• [Exercise instructions] In the entries below, the lines from the one with "Twoje zamówienia (343, 2259)" through the one with "Wyposażenie gabinetów (161, 276)" are to be copied exactly; both ends count.
+++++
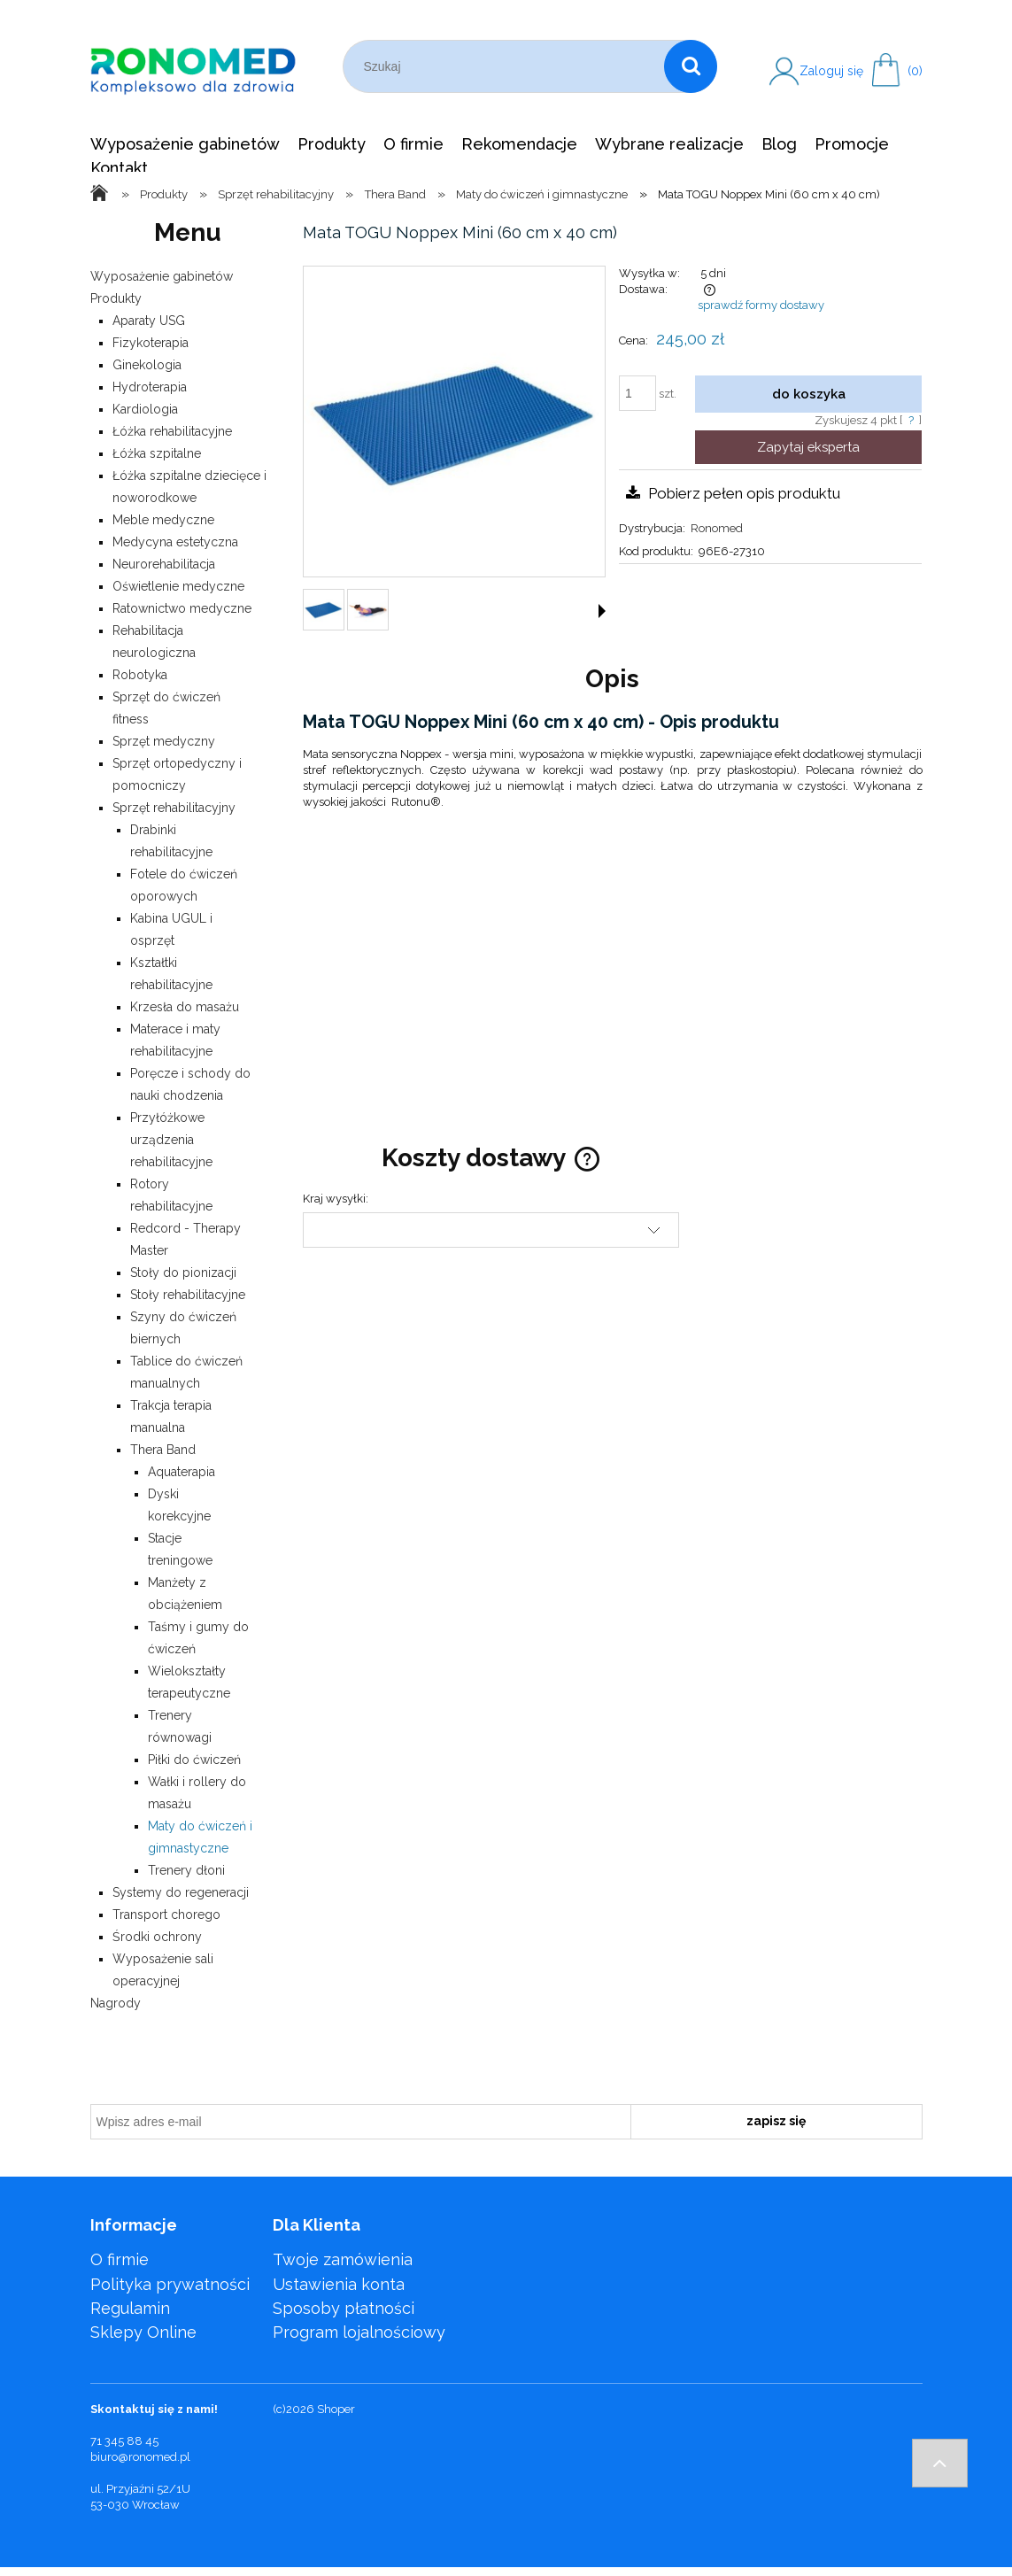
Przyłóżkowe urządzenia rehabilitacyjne (171, 1139)
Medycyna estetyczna (175, 542)
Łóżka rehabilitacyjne (172, 431)
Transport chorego (166, 1914)
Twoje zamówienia (343, 2259)
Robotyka (139, 675)
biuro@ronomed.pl (140, 2457)
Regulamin (130, 2308)
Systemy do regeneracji (180, 1892)
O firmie (119, 2259)
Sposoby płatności (343, 2308)
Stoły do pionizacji (183, 1272)
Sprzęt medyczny (163, 741)
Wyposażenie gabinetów (161, 276)
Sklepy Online (143, 2332)
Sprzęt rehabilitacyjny (174, 808)
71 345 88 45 (124, 2441)
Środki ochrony (157, 1937)
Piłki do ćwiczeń (194, 1759)
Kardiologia (145, 409)
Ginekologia (147, 365)
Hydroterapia (149, 387)
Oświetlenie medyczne (178, 586)
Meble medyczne (163, 520)
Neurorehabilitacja (163, 564)
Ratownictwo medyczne (181, 608)
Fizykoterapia (150, 343)
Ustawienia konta (339, 2284)
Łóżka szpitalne (156, 453)
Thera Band (163, 1450)
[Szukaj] (690, 66)
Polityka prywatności (170, 2284)
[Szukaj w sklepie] (508, 66)
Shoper (336, 2409)
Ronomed (717, 528)
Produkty (116, 298)
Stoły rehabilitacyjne (187, 1295)
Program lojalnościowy (359, 2332)
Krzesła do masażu (184, 1007)
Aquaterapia (181, 1472)
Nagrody (115, 2003)
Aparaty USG (148, 320)
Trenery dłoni (186, 1870)
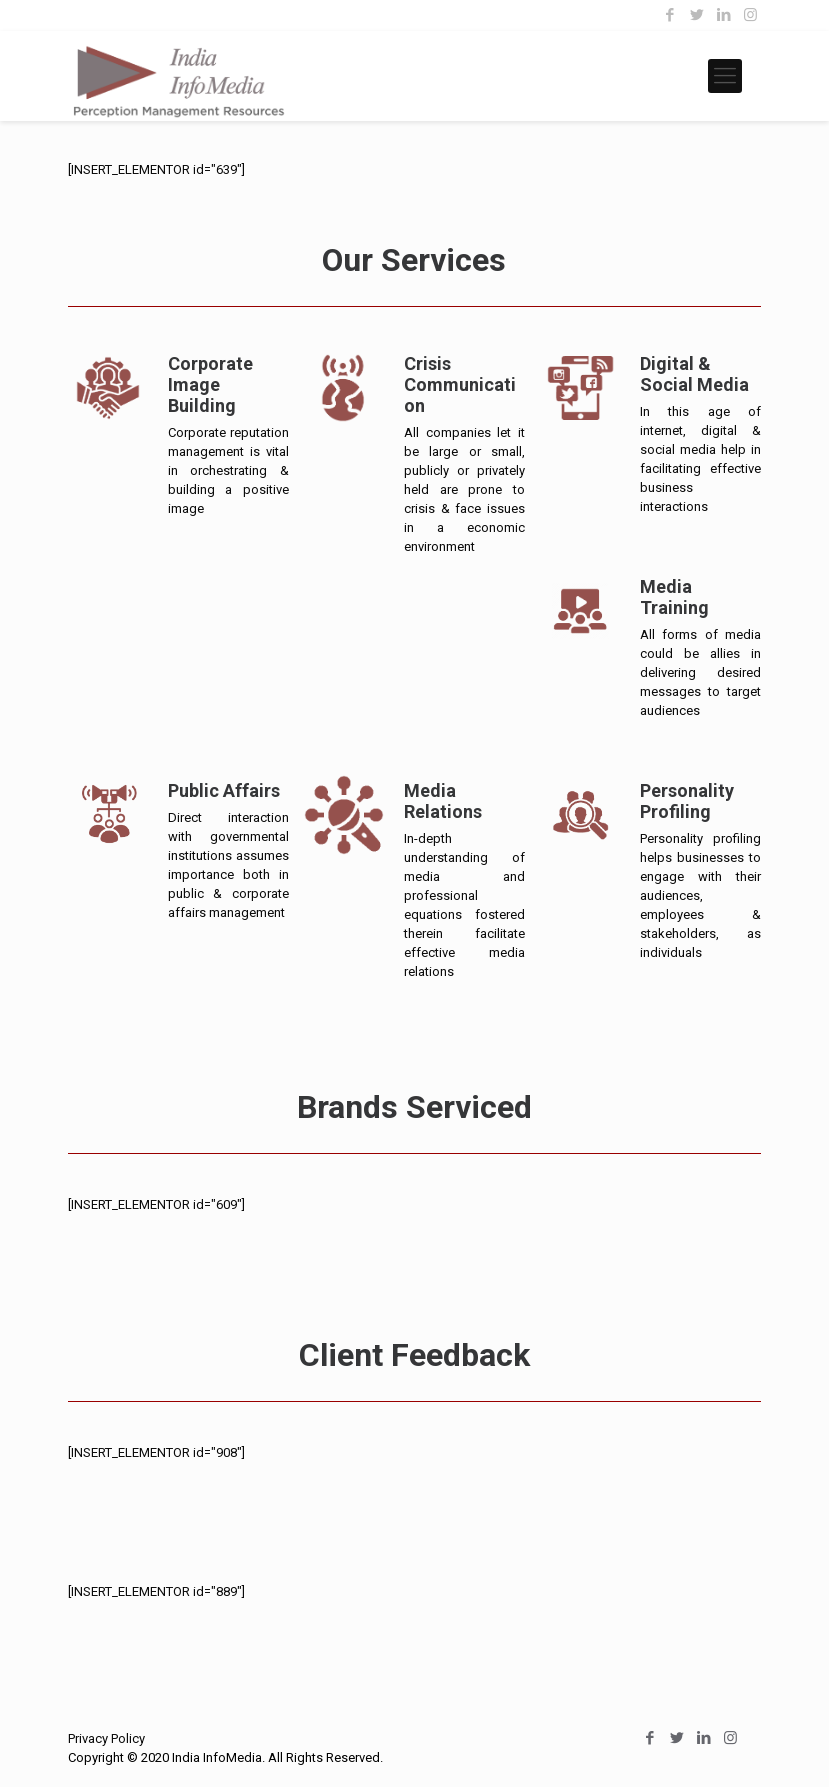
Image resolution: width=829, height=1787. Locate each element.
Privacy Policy (106, 1738)
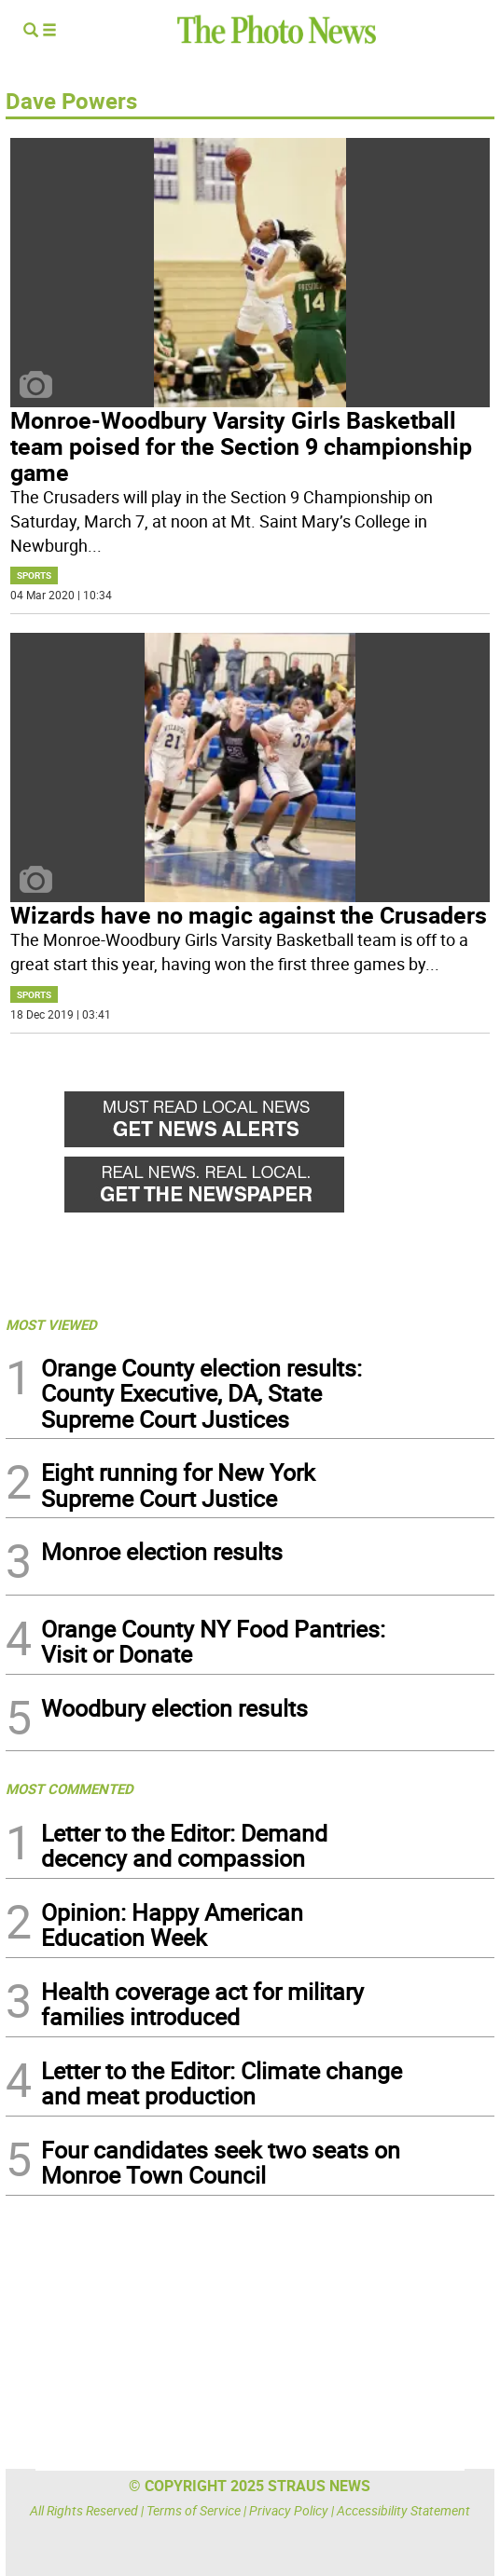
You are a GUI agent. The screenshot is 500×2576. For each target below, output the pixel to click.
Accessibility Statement (403, 2510)
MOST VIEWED (51, 1324)
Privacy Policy (288, 2510)
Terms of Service (193, 2510)
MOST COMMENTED (69, 1788)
+++++
• [Exercise solution]
Twoje zamówienia (343, 2259)
Robotyka (139, 675)
biuro@ronomed.pl (140, 2457)
Regulamin (130, 2308)
Systemy do regeneracji (180, 1892)
O firmie (119, 2259)
Sposoby płatności (343, 2308)
Stoły do pionizacji (183, 1272)
Sprzęt medyczny (163, 741)
Wyposażenie gabinetów (161, 276)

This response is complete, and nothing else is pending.